_WHAT TO WORK ON_
Would you reproduce, word for word, only the lines running from the top of the data through the line containing "2008 Religión, herejías y revueltas soci", and none of the pictures?

_RECORDS FOR THIS EXERCISE_
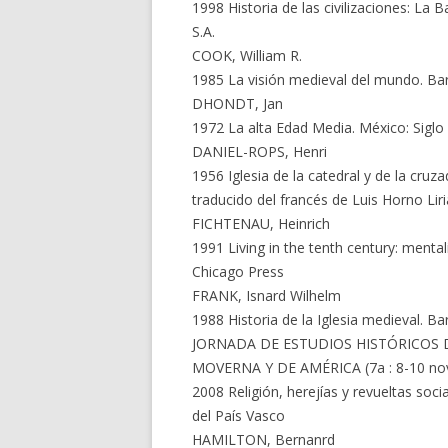
1998 Historia de las civilizaciones: La 
S.A.
COOK, William R.
1985 La visión medieval del mundo. Bar
DHONDT, Jan
1972 La alta Edad Media. México: Siglo
DANIEL-ROPS, Henri
1956 Iglesia de la catedral y de la cruz
traducido del francés de Luis Horno Liri
FICHTENAU, Heinrich
1991 Living in the tenth century: mentali
Chicago Press
FRANK, Isnard Wilhelm
1988 Historia de la Iglesia medieval. Ba
JORNADA DE ESTUDIOS HISTÓRICOS 
MOVERNA Y DE AMÉRICA (7a : 8-10 nov. 
2008 Religión, herejías y revueltas soci
del País Vasco
HAMILTON, Bernanrd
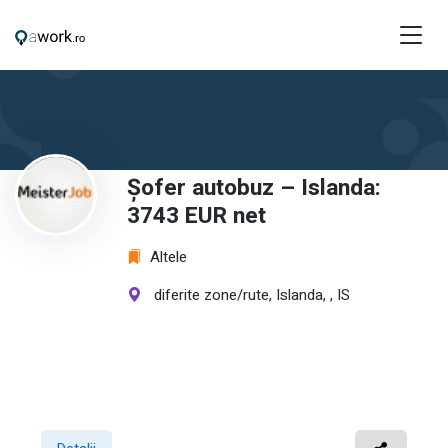
Șofer autobuz – Islanda:
3743 EUR net
Altele
diferite zone/rute, Islanda, , IS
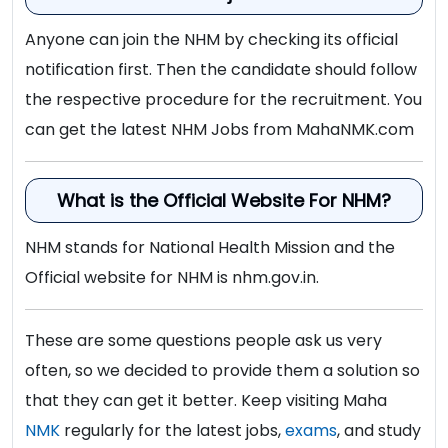
/
Public Health Specialist
Anyone can join the NHM by checking its official
Eligibility Criteria For NHM Khamgaon
4
लॅब टेक्नीशिय /
Lab Technician
14
notification first. Then the candidate should follow
the respective procedure for the recruitment. You
शुल्क :
शुल्क नाही
5
स्टाफ नर्स /
Staff Nurse
10
can get the latest NHM Jobs from MahaNMK.com
वेतनमान (Pay Scale) :
३०,०००/- रुपये.
बहुउददेशिय आरोग्य सेवक
6
(पुरुष) /
Multipurpose Health
07
नोकरी ठिकाण : खामगाव,
बुलढाणा
(महाराष्ट्र)
What is the Official Website For NHM?
Worker (Male)
अर्ज पाठविण्याचा पत्ता :
शहरी नागरी आरोग्य केंद्र नगर
NHM stands for National Health Mission and the
परिषद दवाखाना खामगांव टॉवर चौक, नांदुरा रोड,
Educational Qualification For NHM
Official website for NHM is nhm.gov.in.
खामगांव.
Buldhana Recruitment 2025
These are some questions people ask us very
जाहिरात (Notification) :
येथे क्लिक करा
पद
often, so we decided to provide them a solution so
शैक्षणिक पात्रता
Official Site :
www.buldhana.nic.in
क्रमांक
that they can get it better. Keep visiting Maha
NMK
regularly for the latest jobs,
exams
, and study
How to Apply For NHM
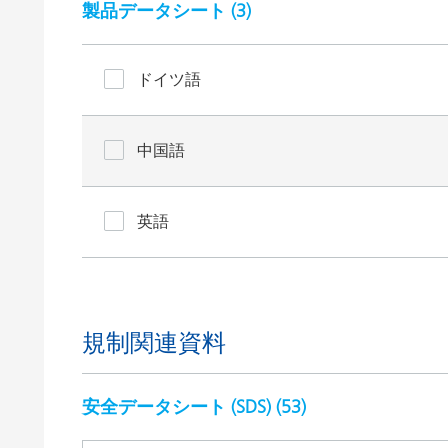
製品データシート (
3
)
ドイツ語
中国語
英語
規制関連資料
安全データシート (SDS) (
53
)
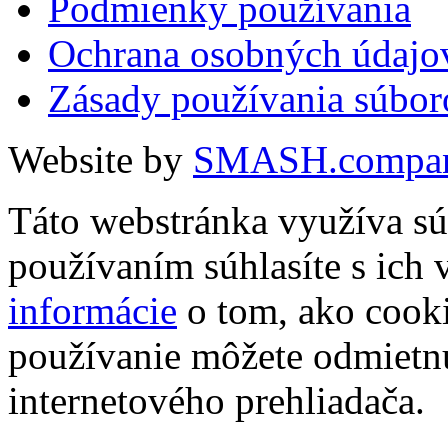
Podmienky používania
Ochrana osobných údajo
Zásady používania súbor
Website by
SMASH.compa
Táto webstránka využíva sú
používaním súhlasíte s ich
informácie
o tom, ako cooki
používanie môžete odmietn
internetového prehliadača.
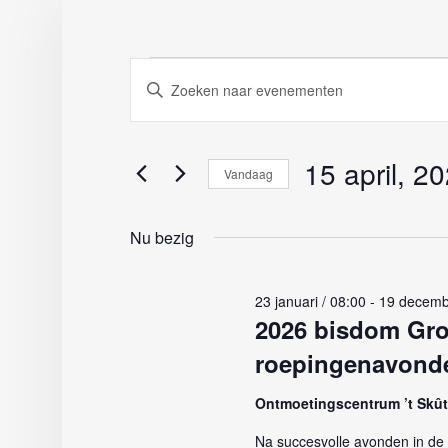
Evenementen
Evenementen
Vul
Zoeken
een
in
en
keyword
weergeven
in.
15 april, 2
15
Vandaag
navigatie
Zoek
Selecteer
april,
voor
een
Nu bezig
Evenementen
datum.
2026
met
keyword.
23 januari / 08:00
-
19 decemb
2026 bisdom Gr
roepingenavond
Ontmoetingscentrum ’t Skû
Na succesvolle avonden in de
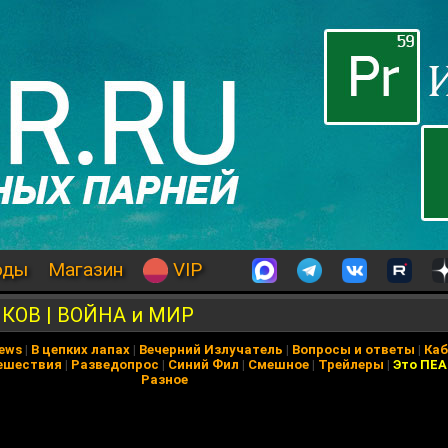
оды
Магазин
VIP
КОВ | ВОЙНА и МИР
News
|
В цепких лапах
|
Вечерний Излучатель
|
Вопросы и ответы
|
Каб
ешествия
|
Разведопрос
|
Синий Фил
|
Смешное
|
Трейлеры
|
Это ПЕ
Разное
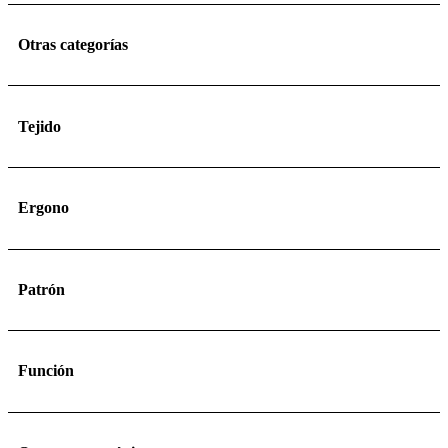
Otras categorías
Tejido
Ergono
Patrón
Función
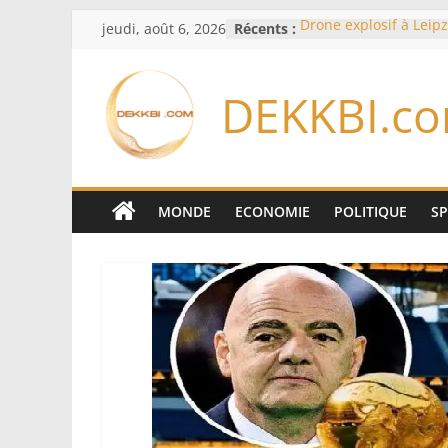
Passer
jeudi, août 6, 2026
Récents :
Drone explosif à Leipz
au
menace susceptible d
«des puissances étran
contenu
Berlin
DEKKBI.c
Bourse : l’Europe bat 
records dans l’espoir 
Disney s’associe à Tik
davantage profit de s
légendaires
France – Algérie: l’aff
MONDE
ECONOMIE
POLITIQUE
S
Laribi relance la coop
policière contre le nar
Cameroun: pourquoi 
remaniement au som
l’armée alors que Paul
du pays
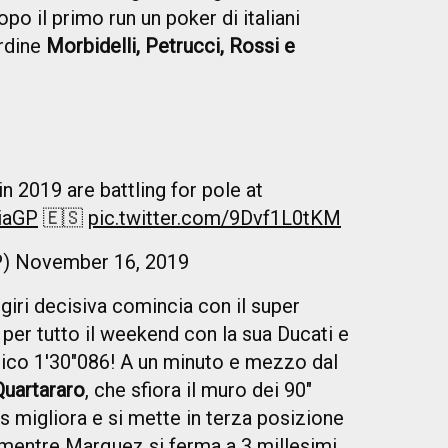
opo il primo run un poker di italiani
ordine
Morbidelli, Petrucci, Rossi e
in 2019 are battling for pole at
iaGP
🇪🇸
pic.twitter.com/9Dvf1L0tKM
P)
November 16, 2019
 giri decisiva comincia con il super
la per tutto il weekend con la sua Ducati e
tico 1'30"086! A un minuto e mezzo dal
Quartararo
, che sfiora il muro dei 90"
s migliora e si mette in terza posizione
, mentre Marquez si ferma a 3 millesimi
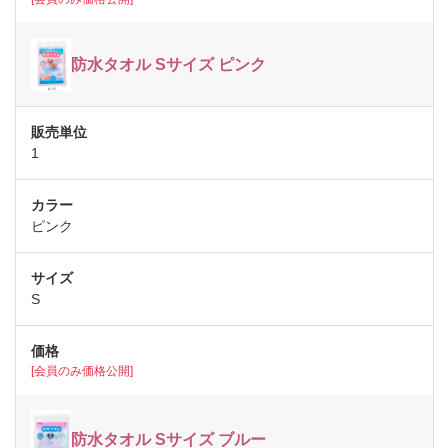
防水タオル Sサイズ ピンク
1
ピンク
S
[会員のみ価格公開]
防水タオル Sサイズ ブルー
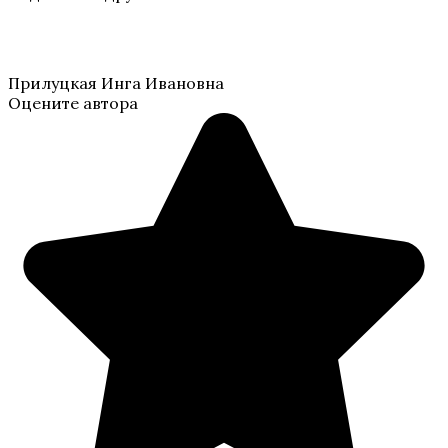
Прилуцкая Инга Ивановна
Оцените автора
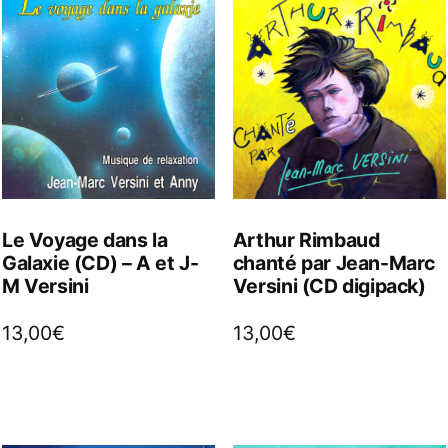
Le Voyage dans la
Arthur Rimbaud
Galaxie (CD) – A et J-
chanté par Jean-Marc
M Versini
Versini (CD digipack)
13,00
€
13,00
€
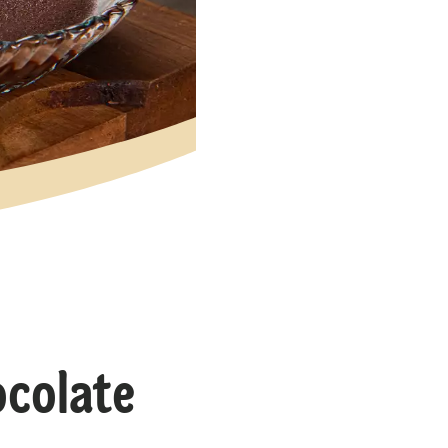
ocolate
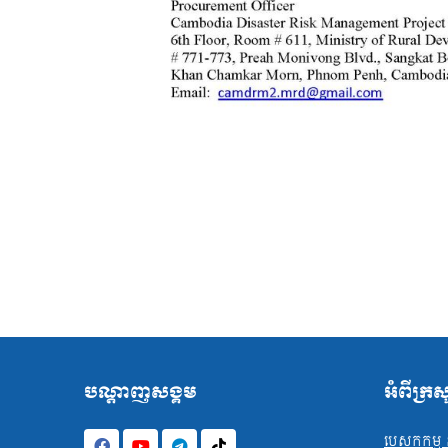
បណ្ដាញសង្គម
អំពីក្រ
បេសកកម្ម ន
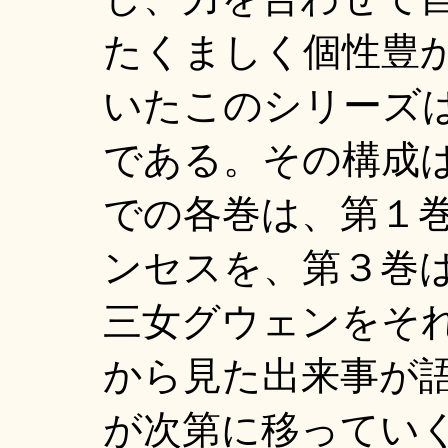
たくましく個性豊
いたこのシリーズ
である。その構成
での各巻は、第１
ンセスを、第３巻
三女グウェンをそ
から見た出来事が
が次第に移ってい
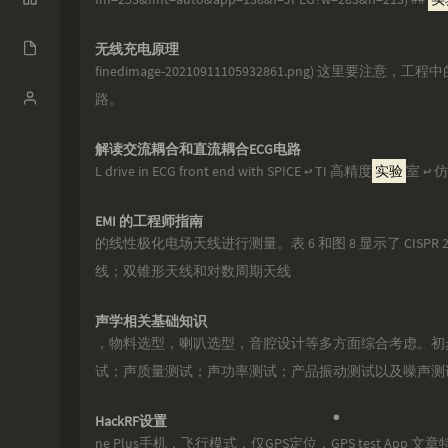
碎语
Categori
归档
无线充电原理
es
finedimage-20210911105932861.png) 这里要注意，工
6
Gitee
Login
Pages
路。
1
证书
Links
解读交流耦合和直流耦合ECG电路
6
时光机
L drive in ECG front end with SPICE ↩ TI 高精度
实验
室 ↩ 
0
留言板
EMI 的工程师指南
6
的线性极化电场天线进行测量。表 6 和图 8 显示了 CISP
线；双锥形天线和对数周期天线
11
0
声学相关基础知识
，物料选型，喇叭选型，音腔设计等多方面综合考虑。初
0
试；声质量测试；声功率测试；产品振动测试以及噪声测
0
HackRF设置
ne Plus手机，飞行模式，仅GPS定位，GPS test App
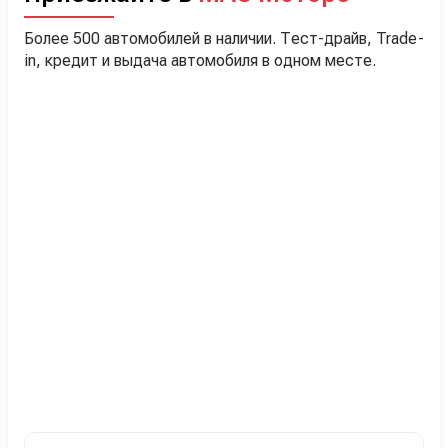
Более 500 автомобилей в наличии. Тест-драйв, Trade-
in, кредит и выдача автомобиля в одном месте.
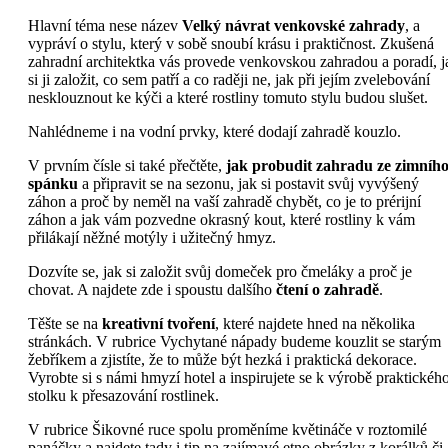
Hlavní téma nese název
Velký návrat venkovské zahrady
, a
vypráví o stylu, který v sobě snoubí krásu i praktičnost. Zkušená
zahradní architektka vás provede venkovskou zahradou a poradí, j
si ji založit, co sem patří a co raději ne, jak při jejím zvelebování
nesklouznout ke kýči a které rostliny tomuto stylu budou slušet.
Nahlédneme i na vodní prvky, které dodají zahradě kouzlo.
V prvním čísle si také přečtěte,
jak probudit zahradu ze zimníh
spánku
a připravit se na sezonu, jak si postavit svůj vyvýšený
záhon a proč by neměl na vaší zahradě chybět, co je to prérijní
záhon a jak vám pozvedne okrasný kout, které rostliny k vám
přilákají něžné motýly i užitečný hmyz.
Dozvíte se, jak si založit svůj domeček pro čmeláky a proč je
chovat. A najdete zde i spoustu dalšího
čtení o zahradě
.
Těšte se na
kreativní tvoření
, které najdete hned na několika
stránkách. V rubrice Vychytané nápady budeme kouzlit se starým
žebříkem a zjistíte, že to může být hezká i praktická dekorace.
Vyrobte si s námi hmyzí hotel a inspirujete se k výrobě praktickéh
stolku k přesazování rostlinek.
V rubrice Šikovné ruce spolu proměníme květináče v roztomilé
panáčky a najdete tady i tip na zajímavé etno obrázky z korálků či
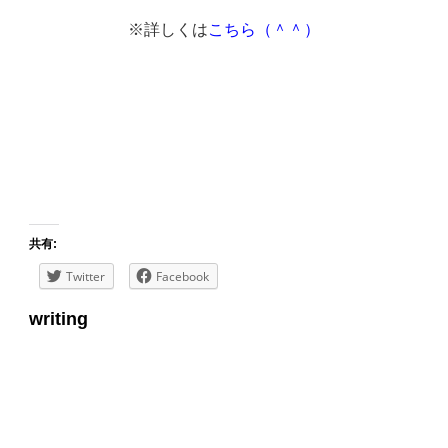
※詳しくは
こちら（＾＾）
共有:
Twitter
Facebook
writing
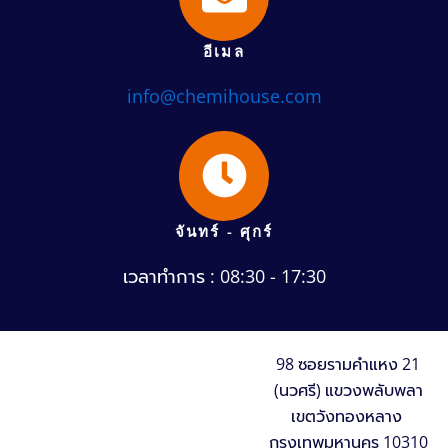
อีเมล
info@chemihouse.com
จันทร์ - ศุกร์
เวลาทำการ : 08:30 - 17:30
98 ซอยรามคำแหง 21
(นวศรี) แขวงพลับพลา
เขตวังทองหลาง
กรุงเทพมหานคร 10310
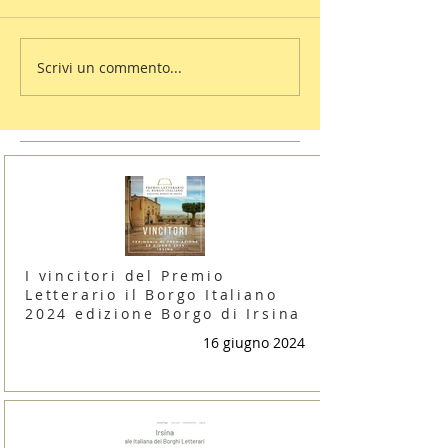
Scrivi un commento...
I vincitori del Premio
Letterario il Borgo Italiano
2024 edizione Borgo di Irsina
16 giugno 2024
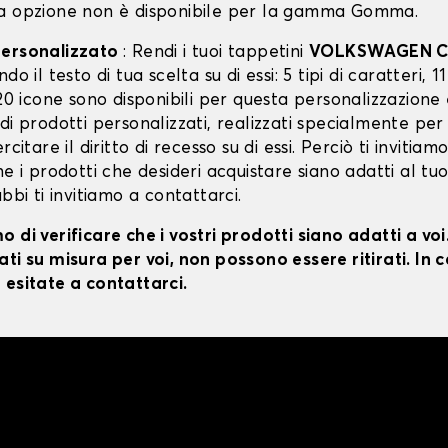
a opzione non è disponibile per la gamma Gomma.
personalizzato
: Rendi i tuoi tappetini
VOLKSWAGEN 
do il testo di tua scelta su di essi: 5 tipi di caratteri, 11
 20 icone sono disponibili per questa personalizzazione
di prodotti personalizzati, realizzati specialmente per
rcitare il diritto di recesso su di essi. Perciò ti invitiam
he i prodotti che desideri acquistare siano adatti al tu
ubbi ti invitiamo a contattarci.
 di verificare che i vostri prodotti siano adatti a vo
ti su misura per voi, non possono essere ritirati. In c
 esitate a contattarci.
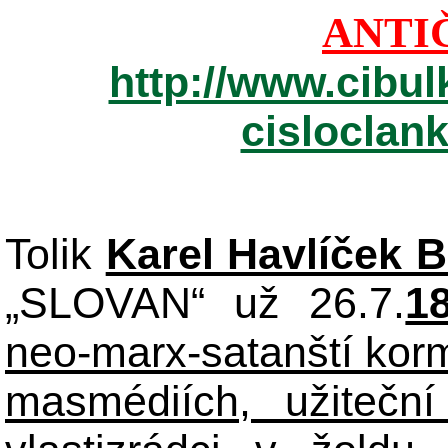
ANTI
http://www.cibul
cisloclan
Tolik
Karel Havlíček 
„SLOVAN“ už 26.7.
1
neo-marx-satanští korm
masmédiích, užiteční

_SOLVED EXERCISE_
1998 Historia de las civilizaciones: La 
S.A.
COOK, William R.
1985 La visión medieval del mundo. Bar
DHONDT, Jan
1972 La alta Edad Media. México: Siglo
DANIEL-ROPS, Henri
1956 Iglesia de la catedral y de la cruz
traducido del francés de Luis Horno Liri
FICHTENAU, Heinrich
1991 Living in the tenth century: mentali
Chicago Press
FRANK, Isnard Wilhelm
1988 Historia de la Iglesia medieval. Ba
JORNADA DE ESTUDIOS HISTÓRICOS 
MOVERNA Y DE AMÉRICA (7a : 8-10 nov. 
2008 Religión, herejías y revueltas soci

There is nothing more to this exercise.